Central bankers say economic rebound closer

Published by rudy Date posted on March 11, 2009

BASEL, Switzerland (AFP) – The global economy is nearing the start of a rebound, top central bankers said yesterday, as Asian stocks reeled from bad news in Japan and amid concern about the future of the world’s banks.Japan, Asia’s biggest economy, announced its first current account deficit for more than a decade and new data showed a surge in bankruptcies and welfare rolls, sending the Nikkei stock index down 1.21 percent to a 26-year low. But central bankers from the Group of 10 industrialised countries including Britain, France, Germany, Japan and the United States meeting at the Bank for International Settlements in Switzerland offered a more optimistic outlook.

“We have a number of elements that are suggesting that we are approaching the moment where you would have a pick up,” said European Central Bank head Jean-Claude Trichet, who is also the spokesman for the influential group.

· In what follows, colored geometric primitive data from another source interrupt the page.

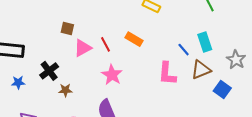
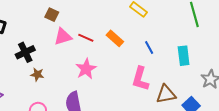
red line: (105, 44) -> (86, 38), turned -49
blue line: (184, 50) -> (149, 48), moved
brown triangle: (201, 70) -> (166, 94), moved

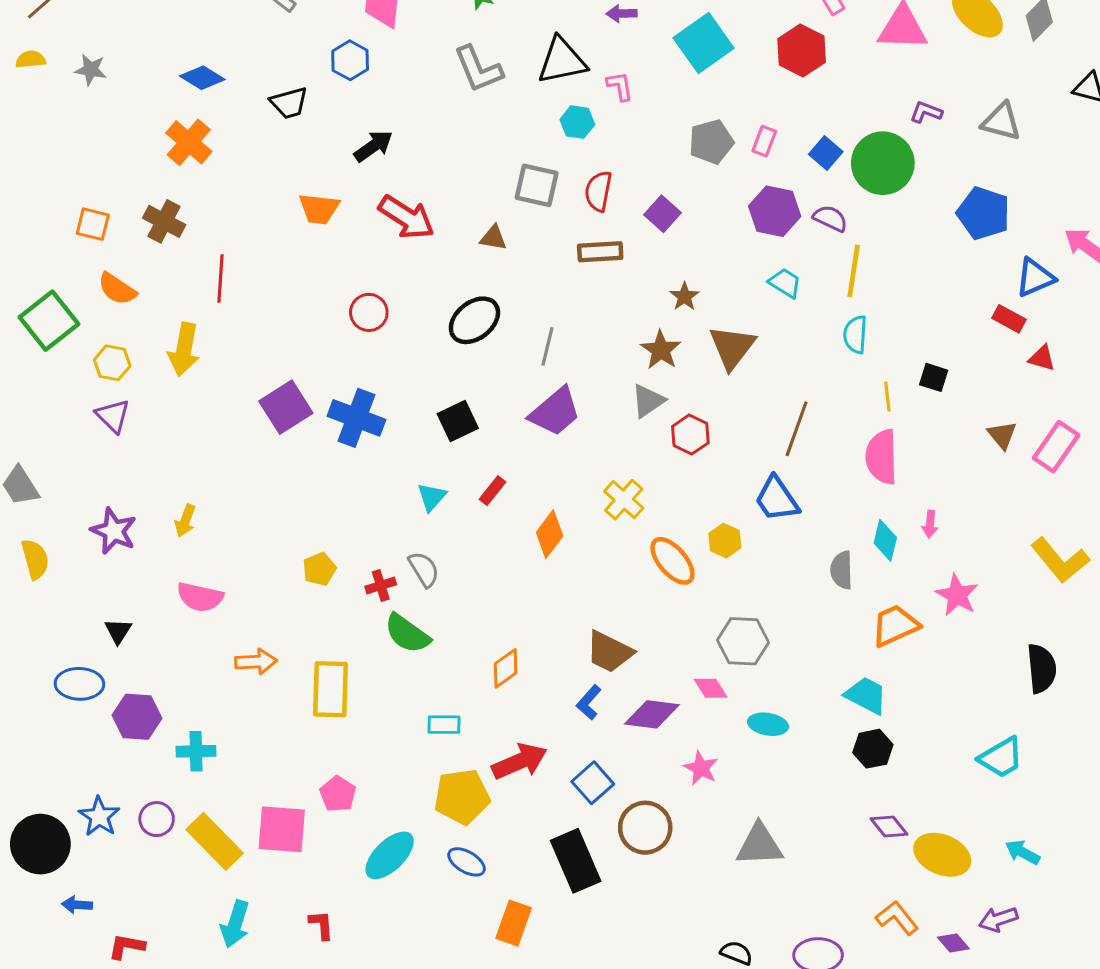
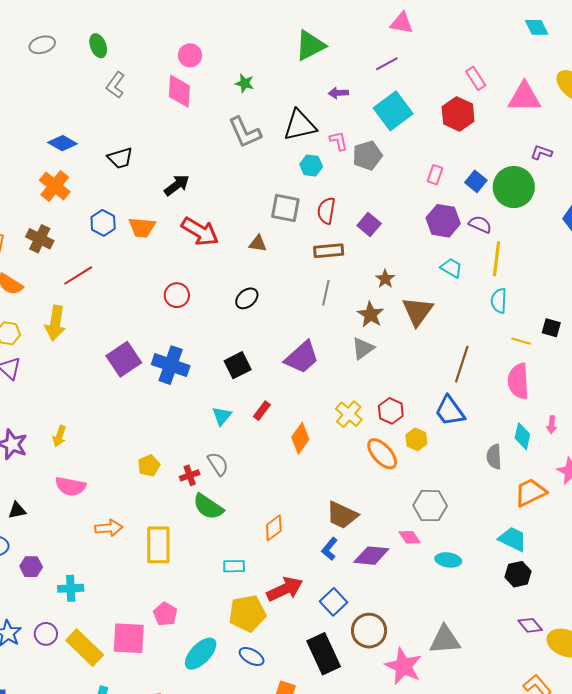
blue hexagon: (350, 60) -> (103, 223), moved
gray pentagon: (711, 142) -> (367, 155), moved
red line: (221, 278) -> (78, 275), turned 56
black ellipse: (474, 320) -> (247, 298), size x0.7
gray line: (547, 346) -> (326, 293), moved
yellow line: (887, 397) -> (521, 341), turned -66
red hexagon: (690, 435) -> (391, 411), moved
black triangle: (118, 631) -> (17, 510), turned 48
purple hexagon: (137, 717) -> (31, 567), size x0.7
pink star: (701, 768) -> (403, 666), moved, size x1.6

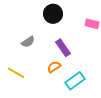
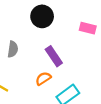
gray semicircle: (28, 42) -> (13, 49), turned -48

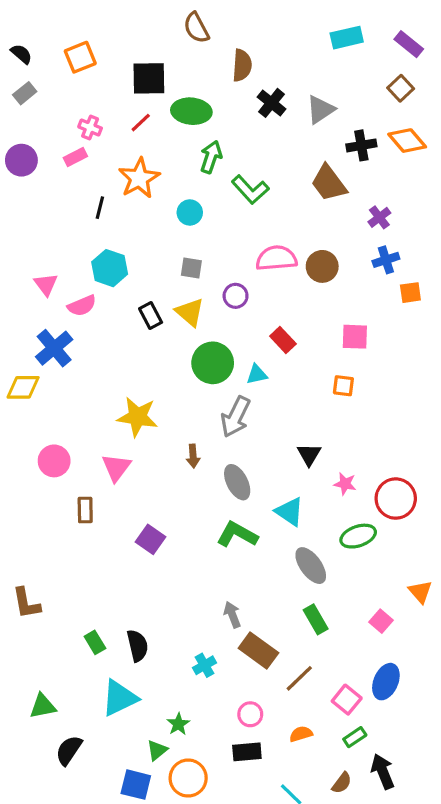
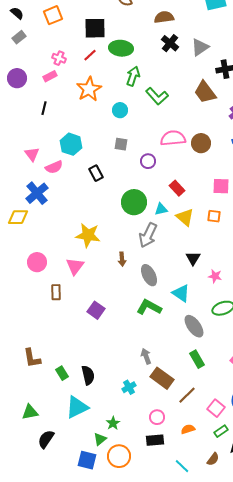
brown semicircle: (242, 65) -> (164, 17), moved, turned -102
black line: (100, 208) -> (44, 108), moved
yellow triangle: (190, 312) -> (185, 217), moved
brown L-shape: (26, 603) -> (32, 358), moved

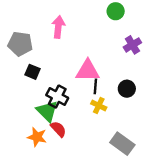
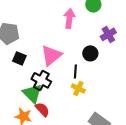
pink arrow: (58, 27) -> (69, 18), moved
pink triangle: (88, 71) -> (51, 55), moved, turned -40
black circle: (127, 89) -> (90, 53), moved

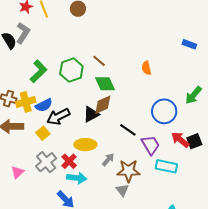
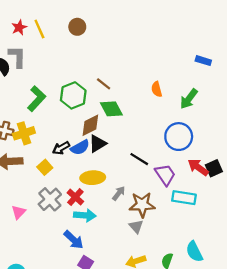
gray L-shape: (23, 33) -> (17, 57), turned -30
green arrow: (194, 95) -> (189, 99), moved
blue semicircle: (44, 105) -> (80, 147), moved
brown diamond: (103, 105) -> (90, 125), moved
black arrow: (58, 117) -> (61, 148), size x0.7

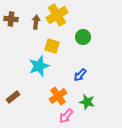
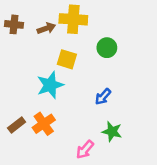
yellow cross: (57, 15) -> (73, 19), turned 35
brown arrow: (36, 22) -> (46, 28), turned 64
orange cross: (58, 96) -> (44, 124), moved

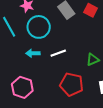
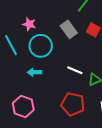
white line: (58, 53) -> (75, 70), moved, turned 42

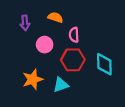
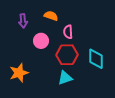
orange star: (33, 79) -> (19, 73), moved
cyan triangle: (61, 85) -> (65, 78), moved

But investment guru Warren Buffett said recovery in the United States could take five years and compared the US recession with the devastation of the Pearl Harbor strike that brought the country into Second World War. “I’ve never seen Americans more fearful,” Buffett, one of the world’s richest men, said in a CNBC television interview. “It takes five minutes to become fearful, much more time to regain confidence.”

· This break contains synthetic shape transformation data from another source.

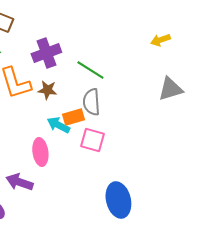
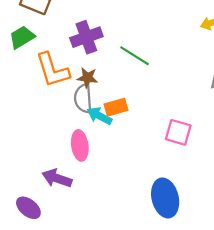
gray semicircle: (91, 102) -> (83, 98), moved
pink square: (92, 140) -> (178, 132), moved

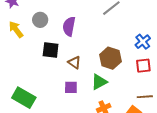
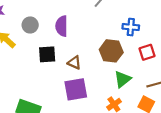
blue cross: (143, 42) -> (131, 27), moved, turned -35
green triangle: (99, 82) -> (123, 79), moved
purple square: (71, 87) -> (76, 89), size x1.6

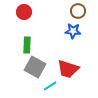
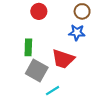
red circle: (24, 12) -> (39, 11), moved
red trapezoid: (68, 69) -> (63, 59), moved

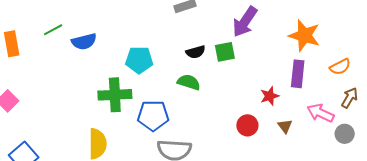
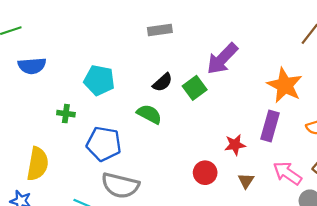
blue semicircle: (84, 42) -> (32, 66), moved
black semicircle: (196, 52) -> (163, 82), turned -36
green square: (225, 52) -> (195, 88), turned -35
green cross: (115, 95) -> (66, 114), size x0.5

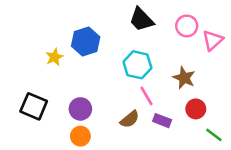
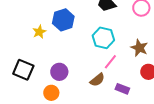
pink line: (147, 96) -> (110, 62), turned 70
purple rectangle: (162, 121) -> (122, 89), moved
orange circle: (80, 136) -> (51, 93), moved

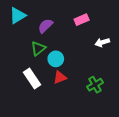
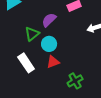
purple semicircle: (45, 26) -> (49, 20), moved
green cross: (95, 85) -> (75, 81), moved

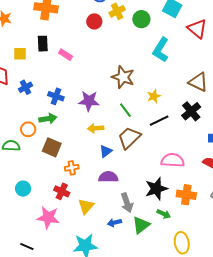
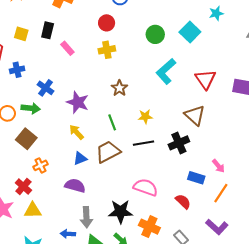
yellow cross: (117, 11) -> (107, 50), moved
red triangle: (197, 29) -> (205, 79), moved
brown star: (123, 77) -> (119, 88), size x0.7
yellow arrow: (96, 128) -> (76, 132), turned 35
orange cross: (72, 168) -> (40, 165), turned -32
yellow triangle: (86, 206) -> (33, 210), moved, turned 30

US and European stocks held relatively stable during the day, with Wall Street’s Dow Jones Industrial Average down 0.01 percent in morning trading and London’s FTSE 100 index rising 0.53 percent in the late afternoon. Stock prices plunged in Asia however with Hong Kong shedding 4.8 percent, Shanghai falling 3.39 percent and Singapore giving up 3.71 percent.

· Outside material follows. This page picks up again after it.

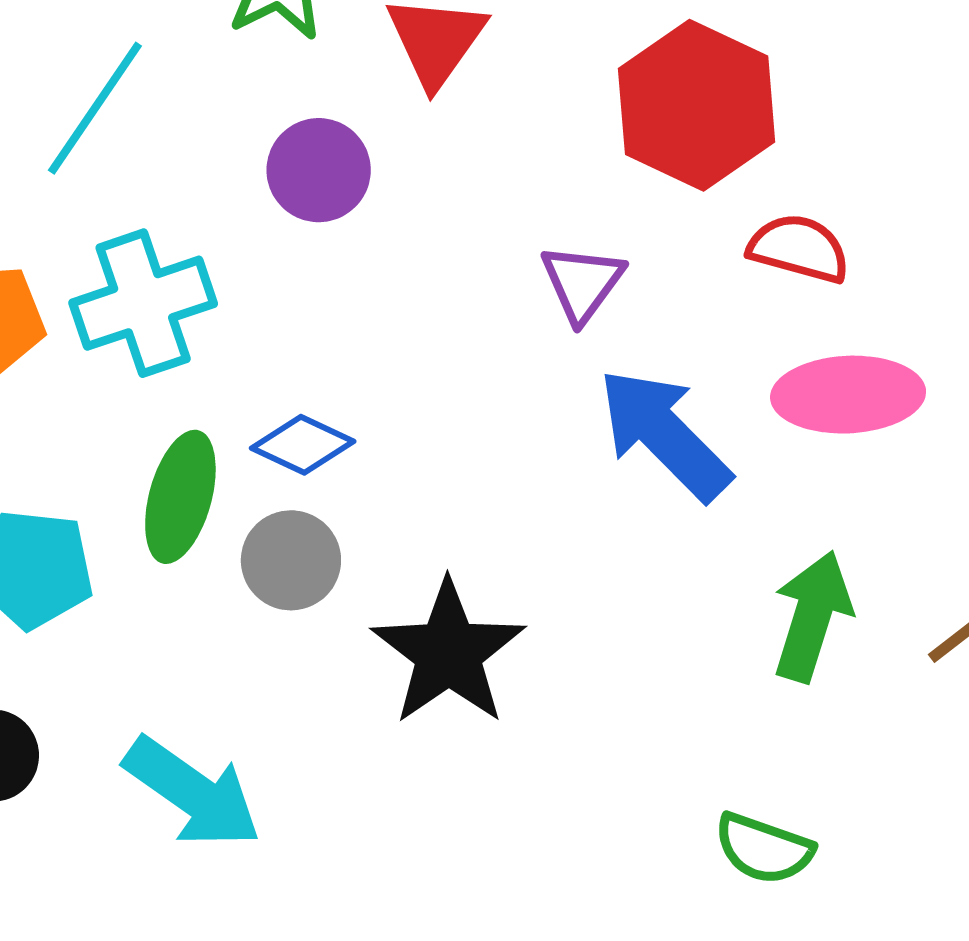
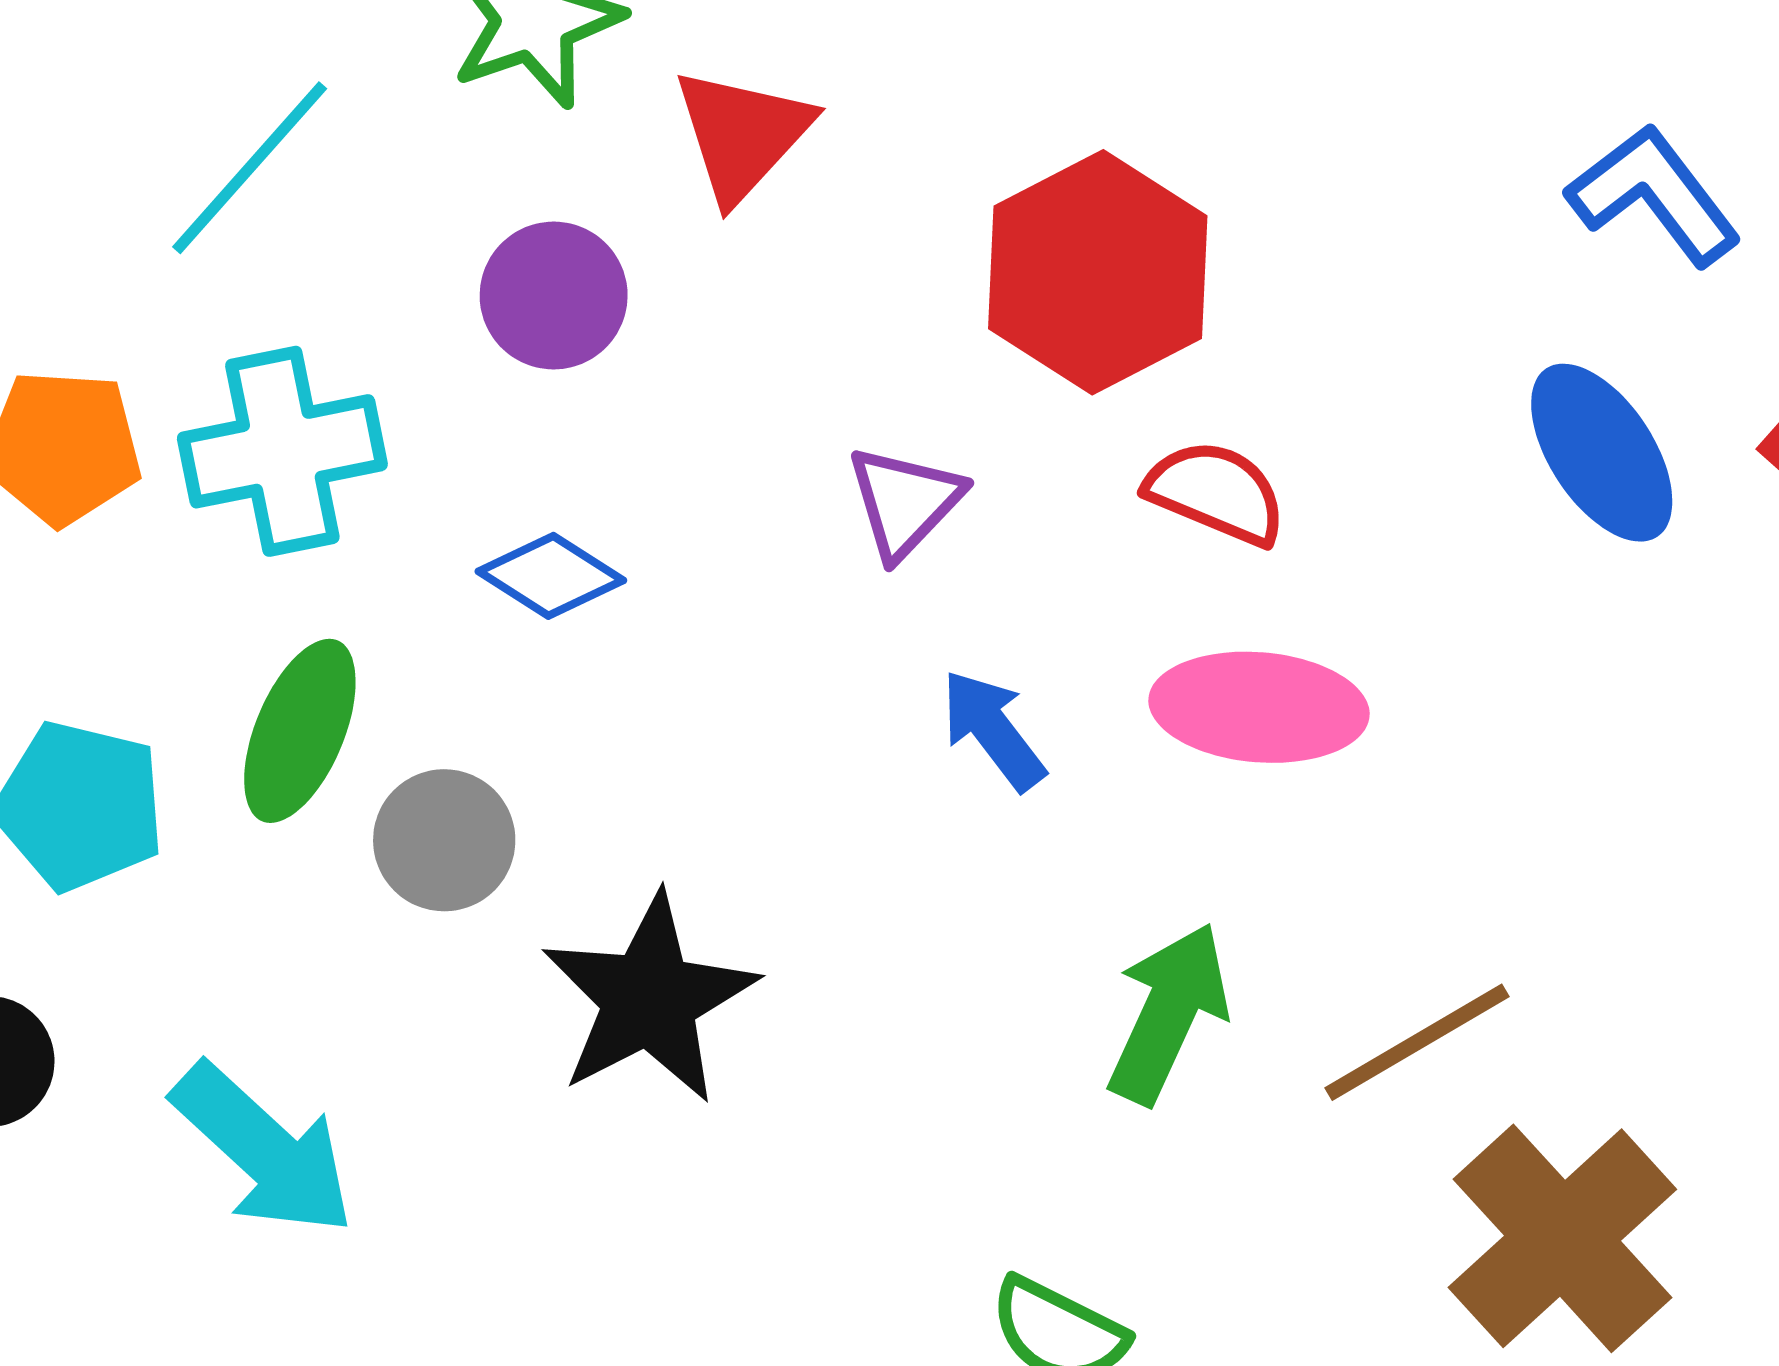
blue arrow: (664, 434) -> (993, 730), size x0.6
blue diamond: (303, 445) -> (551, 576), moved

Renewed concern over prospects for a capital-raising operation by British banking giant HSBC and a report that Asian financial assets lost $9.6tn of their value last year further dampened sentiment.

Ratings agency Moody’s downgraded the outlook on HSBC’s shares to “negative” from “stable,” citing the impact of the credit crunch and its huge cash call. The finance sector was also under strain in Iceland, where the authorities shut down investment bank Strarumur Burdaras—the last of the big lenders left independent after the state seized control of three others in 2008.

The gloom was compounded by data from Japan, the world’s second biggest economy after the United States, showing a higher than expected deficit of some $1.8bn (€1.4bn) in its current account in January. The figure was “shocking,” Toshihiro Nagahama, a senior economist at Dai-ichi Life Research Institute, told Dow Jones Newswires.

“I’m afraid that Japan’s current account will likely be in the red ink for months ahead. Because we can’t expect that the US economy will hit a trough in the near term, Japan’s exports will very likely remain very weak,” he said.

Historically, Japan has run a large surplus in its current account thanks to brisk foreign demand. But the global crisis has seen US and European consumers tighten their purse-strings, forcing Japanese companies such as Toyota and Sony to cut output and slash jobs.

“The Japanese economy has continued to deteriorate rapidly and is in a severe state,” vice finance minister Kazuyuki Sugimoto said. “The deterioration is likely to continue for a while.”

There was further gloom in the corporate sector as a new survey showed that 1,318 companies went bankrupt in Japan in February, up 10 percent from a year earlier.